A Boolean algebra is a structure A = (A,∨,0,∧,1,−) of type (2,0,2,0,1)
such that
(A,∨,0,∧,1) is a bounded distributive
lattice,
− gives a complement: x∧−x = 0 and x∨−x = 1.
Let A and B be Boolean algebras. A morphism from A to B is a function h : A→B that is a homomorphism: h(x∨y) = h(x)∨h(y) and h(−x) = −h(x).
It follows that h(x∧y) = h(x)∧h(y) and h(0) = 0 and h(1) = 1.
A Boolean ring is a structure A = (A, + ,0,·,1) of type (2,0,2,0)
such that
(A, + ,0,·,1) is a commutative ring with unit,
· is idempotent: x·x = x.
Remark: The term-equivalence with Boolean algebras is given by x∧y = x·y, −x = x + 1, x∨y = −(−x∧−y) and x + y = (x∨y)∧−(x∧y).

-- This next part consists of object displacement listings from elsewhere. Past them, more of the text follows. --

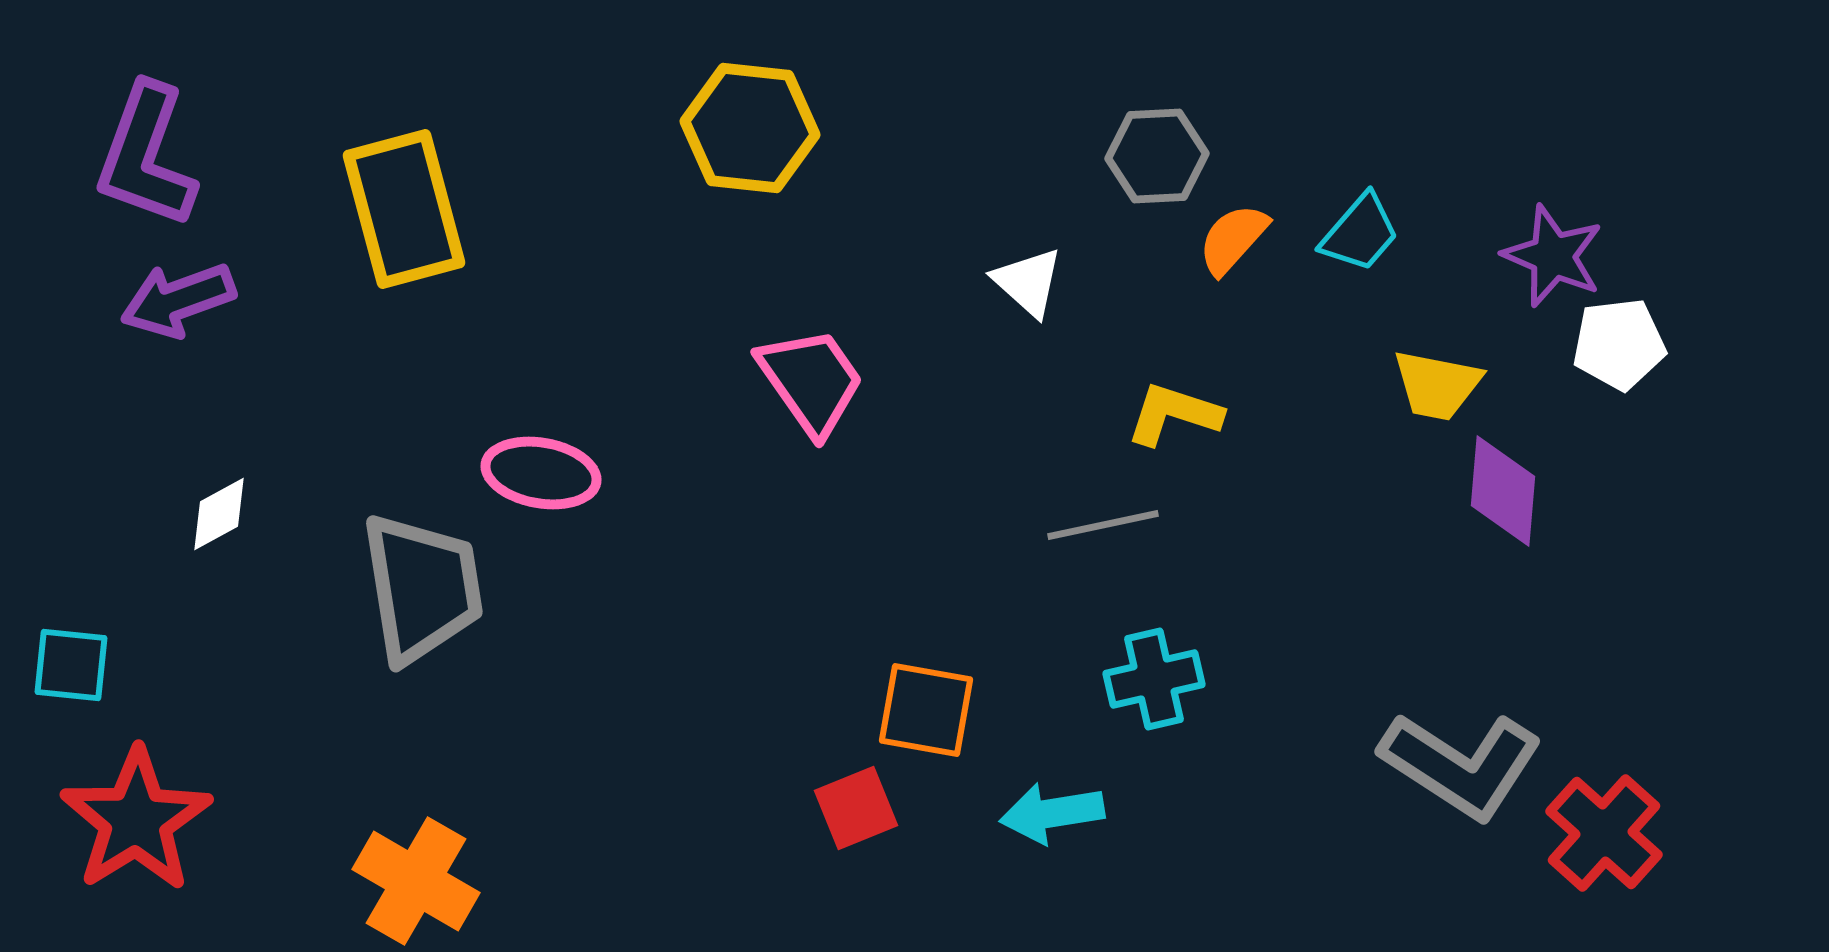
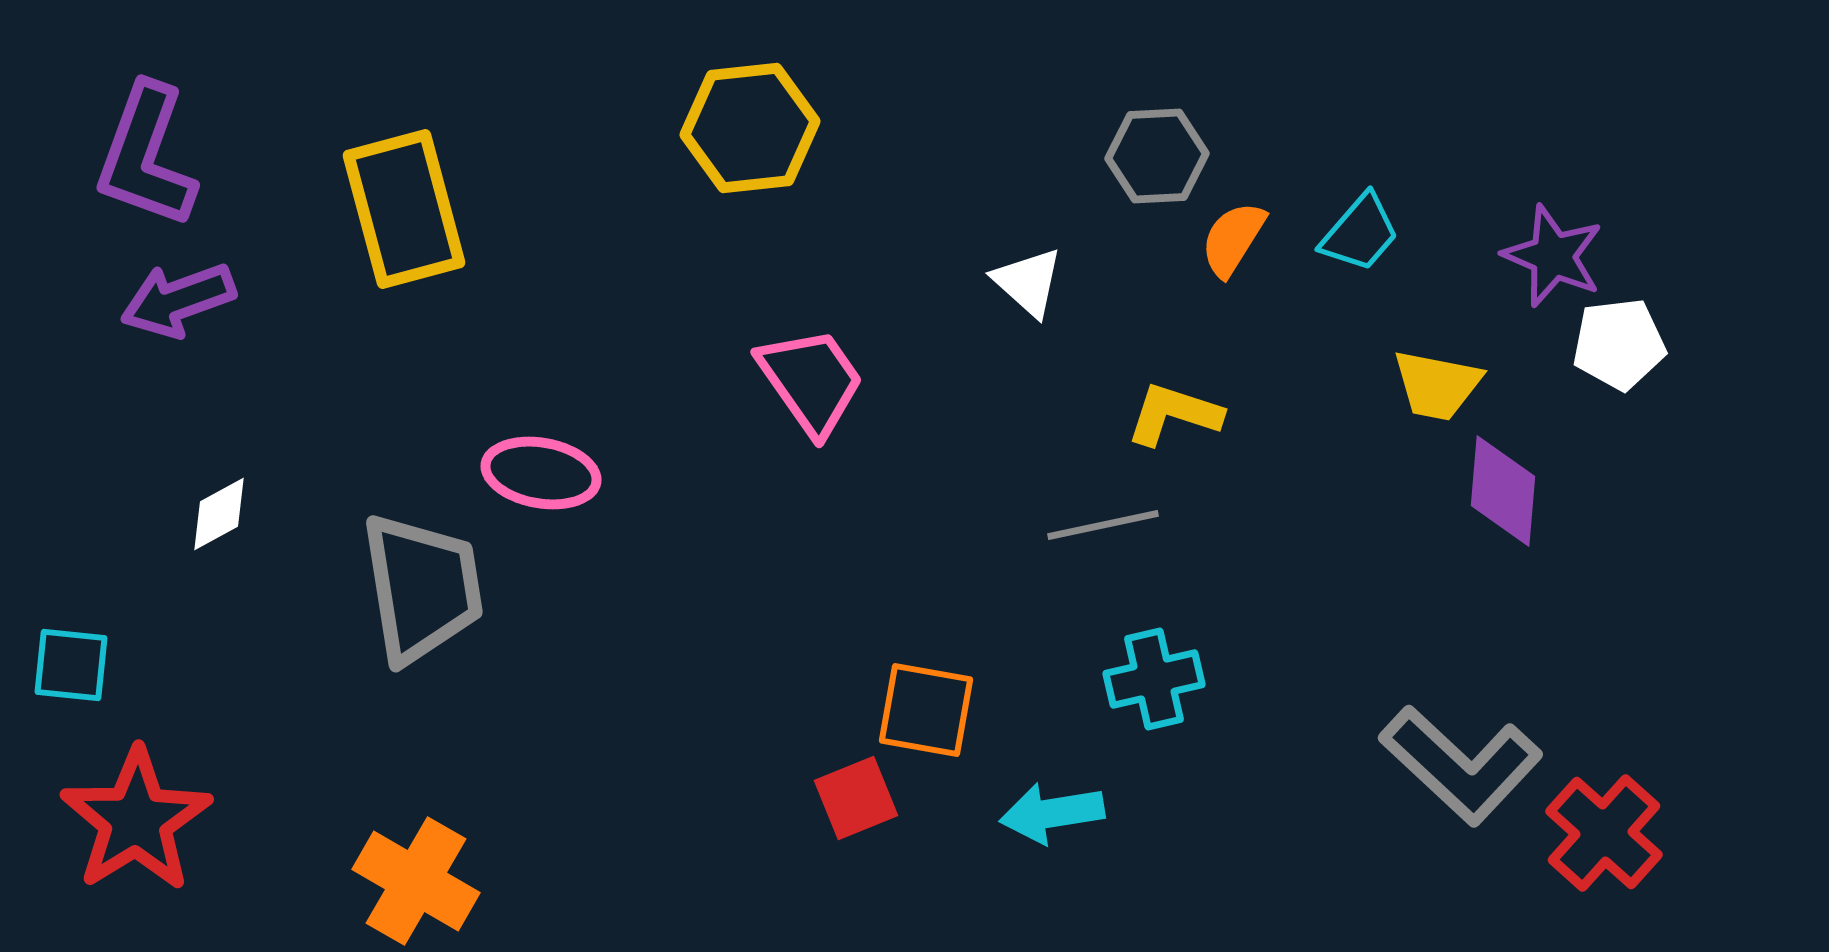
yellow hexagon: rotated 12 degrees counterclockwise
orange semicircle: rotated 10 degrees counterclockwise
gray L-shape: rotated 10 degrees clockwise
red square: moved 10 px up
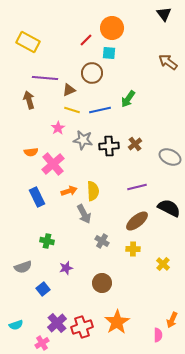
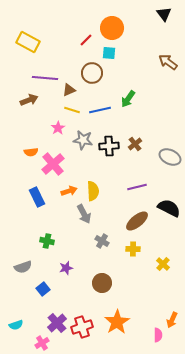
brown arrow at (29, 100): rotated 84 degrees clockwise
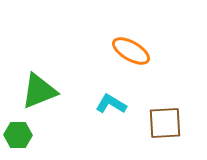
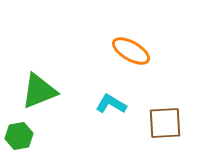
green hexagon: moved 1 px right, 1 px down; rotated 12 degrees counterclockwise
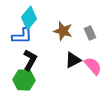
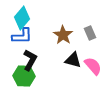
cyan diamond: moved 7 px left
brown star: moved 4 px down; rotated 18 degrees clockwise
black triangle: rotated 42 degrees clockwise
green hexagon: moved 4 px up
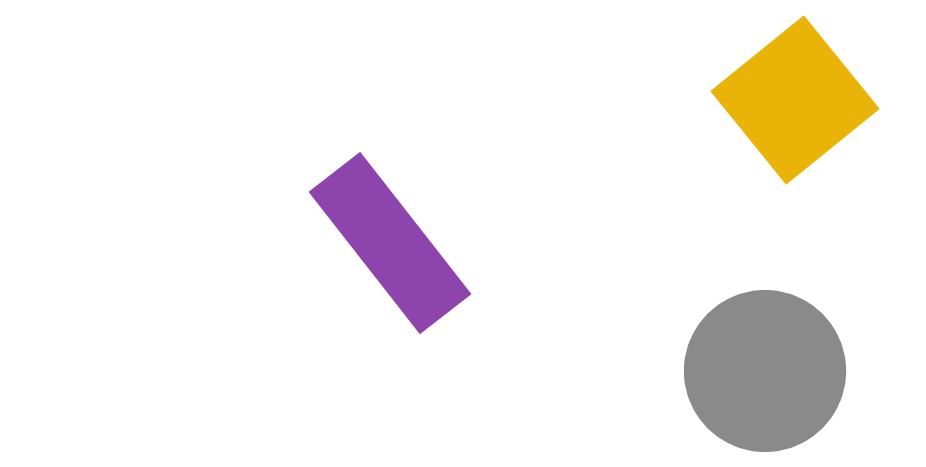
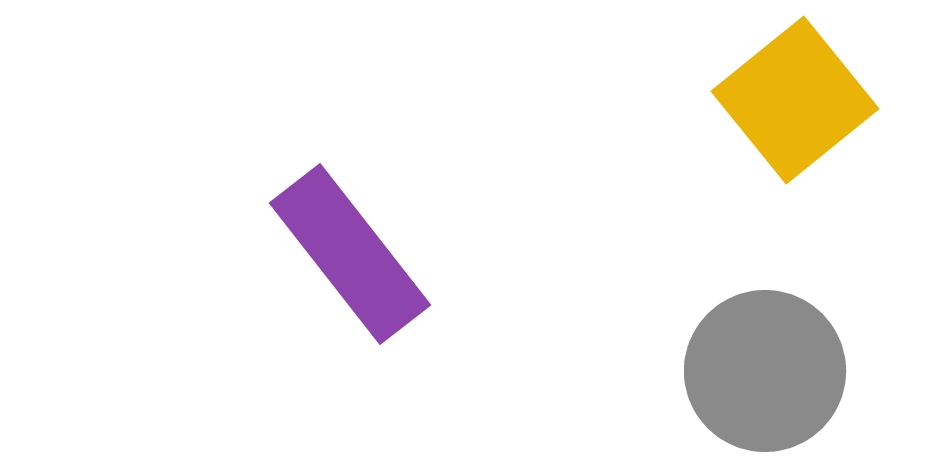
purple rectangle: moved 40 px left, 11 px down
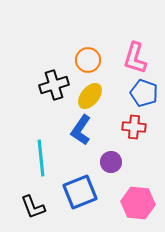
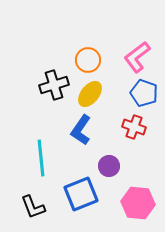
pink L-shape: moved 2 px right, 1 px up; rotated 36 degrees clockwise
yellow ellipse: moved 2 px up
red cross: rotated 15 degrees clockwise
purple circle: moved 2 px left, 4 px down
blue square: moved 1 px right, 2 px down
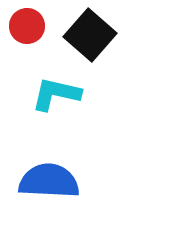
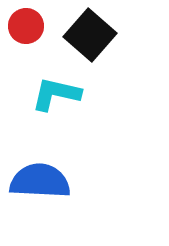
red circle: moved 1 px left
blue semicircle: moved 9 px left
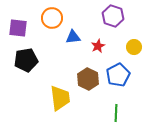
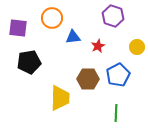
yellow circle: moved 3 px right
black pentagon: moved 3 px right, 2 px down
brown hexagon: rotated 25 degrees counterclockwise
yellow trapezoid: rotated 8 degrees clockwise
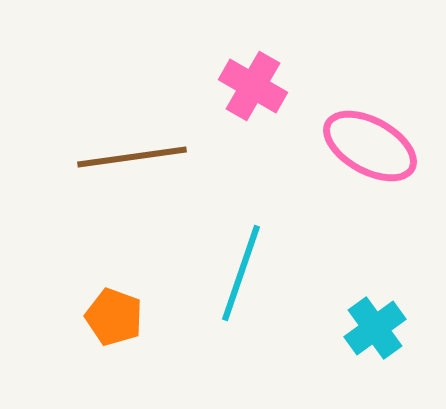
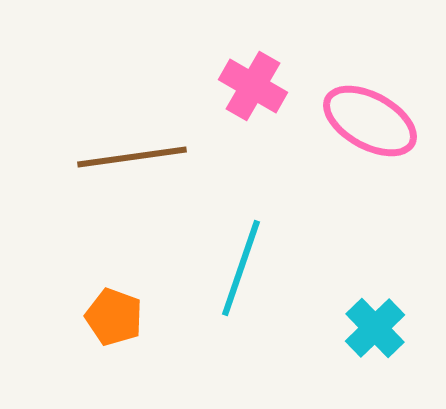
pink ellipse: moved 25 px up
cyan line: moved 5 px up
cyan cross: rotated 8 degrees counterclockwise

A Boolean algebra is a Heyting algebra A = (A,∨,0,∧,1,→) such that
x→0 is an involution: ( x→0) →0 = x.
(P(S),∪,Ø,∩,S,−), the collection of subsets of a sets S, with union, intersection, and setcomplementation.
| Classtype | variety |
| Equational theory | decidable in NPTIME |
| Quasiequational theory | decidable |
| First-order theory | decidable |
| Congruence distributive | yes |
| Congruence modular | yes |
| Congruence n-permutable | yes, n = 2 |
| Congruence regular | yes |
| Congruence uniform | yes |
| Congruence extension property | yes |
| Definable principal congruences | yes |
| Equationally definable principal congruences | yes |
| Amalgamation property | yes |
| Strong amalgamation property | yes |
| Epimorphisms are surjective | yes |
| Locally finite | yes |
| Residual size | 2 |